Le Code de commerce instaure une procédure de contrôle des conventions conclues entre la société et certaines personnes qui ont des liens étroits avec la société.
Sont réglementées les conventions visées à l’article L225-38 du code de commerce, notamment « toute convention intervenant directement ou par personne interposée entre la société et son directeur général, l’un de ses directeurs généraux délégués, l’un de ses administrateurs, l’un de ses actionnaires disposant d’une fraction des droits de vote supérieure à 10 % ou, s’il s’agit d’une société actionnaire, la société la contrôlant […] ».
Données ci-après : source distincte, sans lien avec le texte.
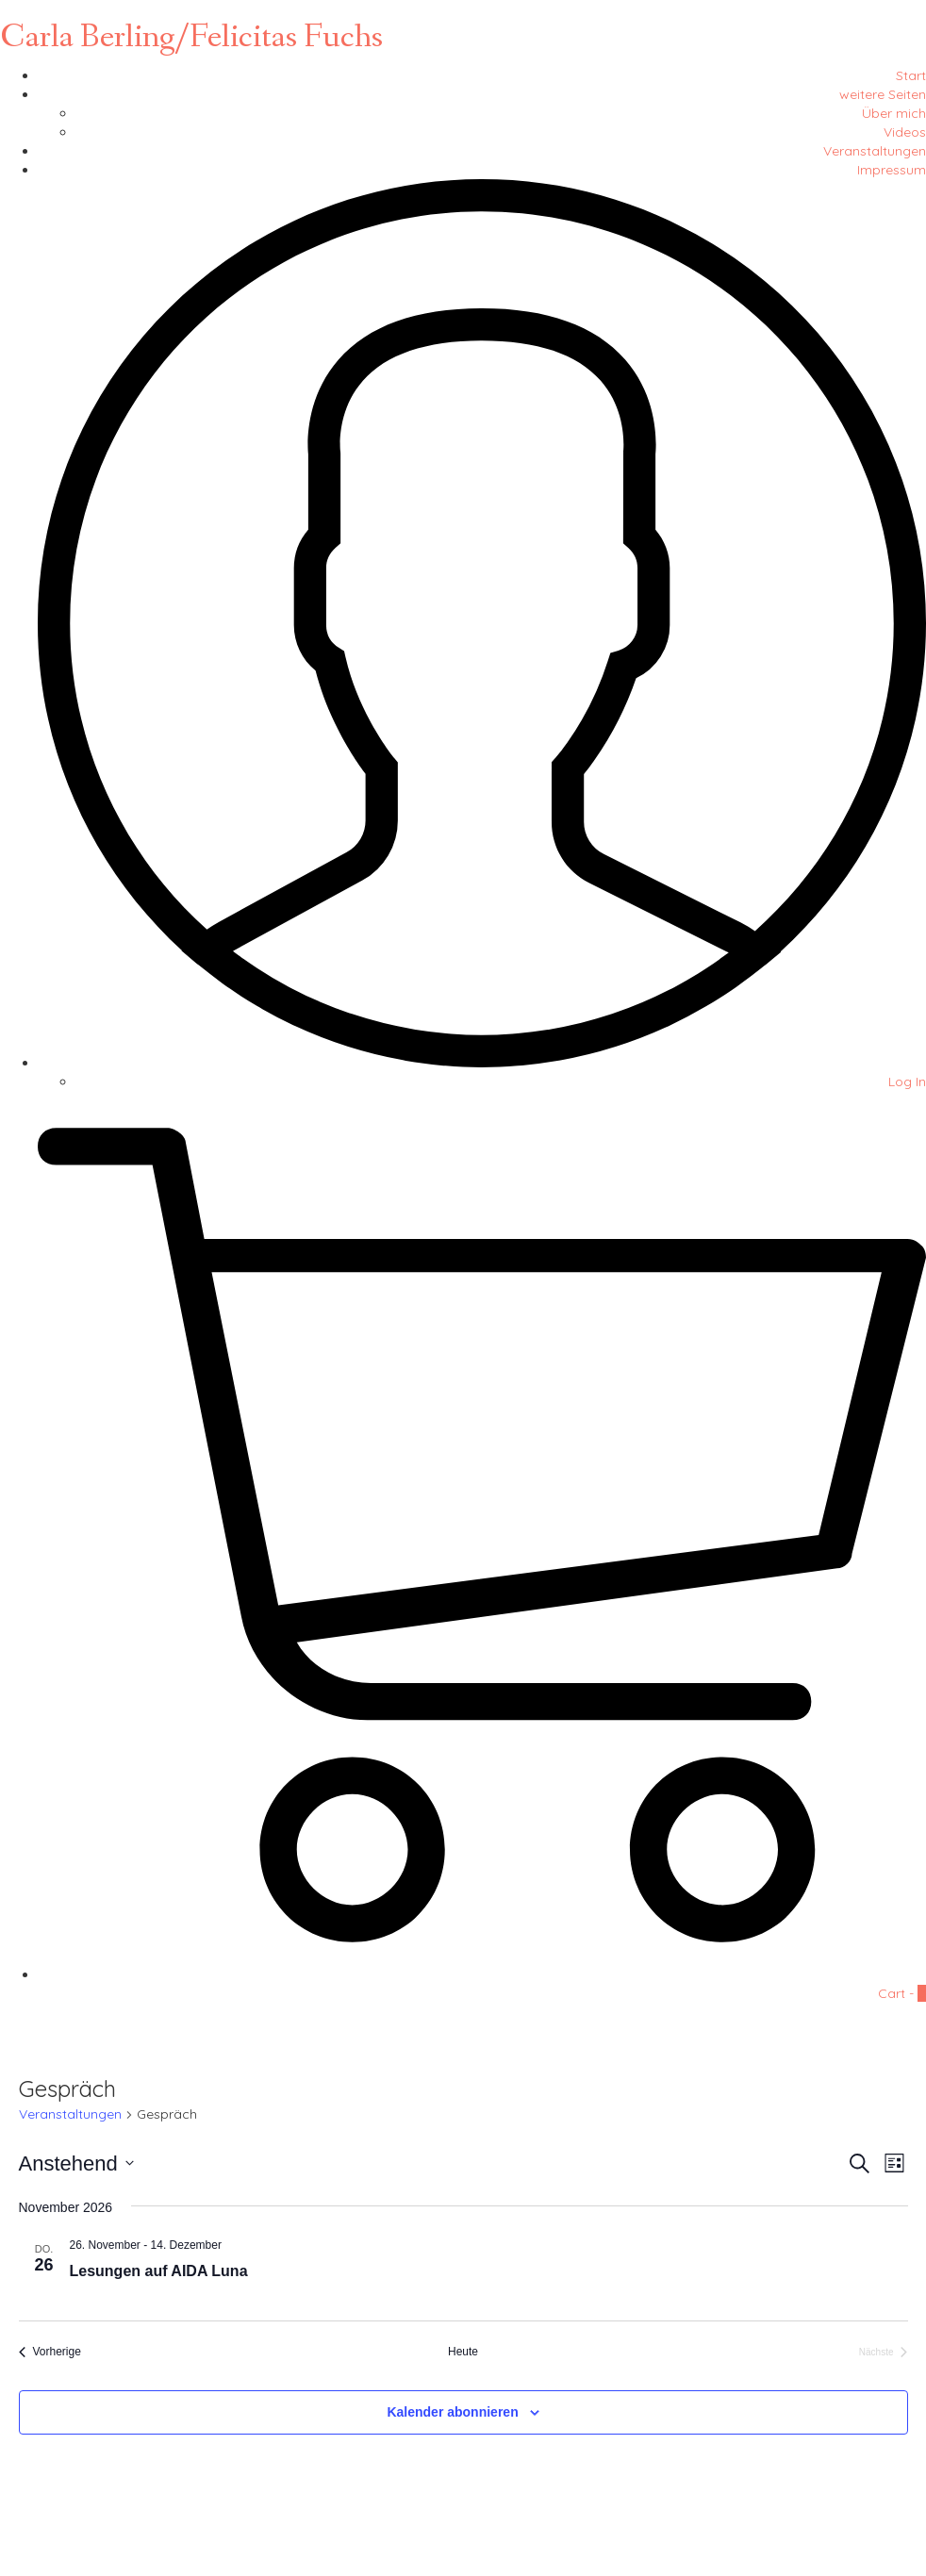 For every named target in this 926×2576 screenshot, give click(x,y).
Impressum (891, 169)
Sont exclues du champ de cette réglementation les conventions portant sur des opérations courantes et conclues à des conditions normales. (art. L225-39).
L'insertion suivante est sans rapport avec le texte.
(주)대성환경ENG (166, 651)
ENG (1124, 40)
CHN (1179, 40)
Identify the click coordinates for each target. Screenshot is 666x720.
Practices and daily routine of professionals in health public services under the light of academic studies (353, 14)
Toute convention règlementée doit être (i) soumise à l’autorisation préalable du conseil d’administration ; (ii) notifiée au commissaire aux comptes qui établit un rapport soumis à l’assemblée générale ; et (iii) approuvée par l’assemblée générale à posteriori.
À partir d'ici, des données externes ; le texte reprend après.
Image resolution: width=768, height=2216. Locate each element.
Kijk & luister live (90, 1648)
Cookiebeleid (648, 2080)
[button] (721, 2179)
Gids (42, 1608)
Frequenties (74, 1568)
L’ordonnance du 31 juillet 2014 a réformé le régime des conventions réglementées applicable aux sociétés anonymes, aux sociétés en commandite par actions, aux sociétés européennes et plus généralement aux sociétés qui renvoient aux textes applicables aux sociétés anonymes en matière de conventions réglementées. Elle ne s’applique pas en revanche aux SAS et SARL.
Elle est entrée en vigueur le 3 août 2014.
L’objectif de la réforme était de simplifier et améliorer la transparence.
La réforme s’articule autour de quatre axes :
  1. Extension de l’exception aux filiales à 100% :
Désormais, la procédure des conventions règlementées ne s’applique plus aux filiales détenues, directement ou indirectement, à 100%. En effet, l’article L225-39 a été amendé et prévoit à présent que cette procédure ne s’applique pas « […] aux conventions conclues entre deux sociétés dont l’une détient, directement ou indirectement, la totalité du capital de l’autre [à l’exclusion des actions de garantie]. » En effet, les risques de conflits d’intérêts dans les relations mère-filiale à 100%, il était opportun d’assouplir le dispositif des conventions réglementées. Notons que l’exception s’étend aux filiales de filiales détenues à 100%. 
  1. Motivation de la décision d’autorisation
Le conseil d’administration ou le conseil de surveillance doit à présent motiver l’autorisation de la convention en justifiant de son intérêt pour la société, ce qui implique notamment de préciser les conditions financières qui y sont attachées (art. L225-86).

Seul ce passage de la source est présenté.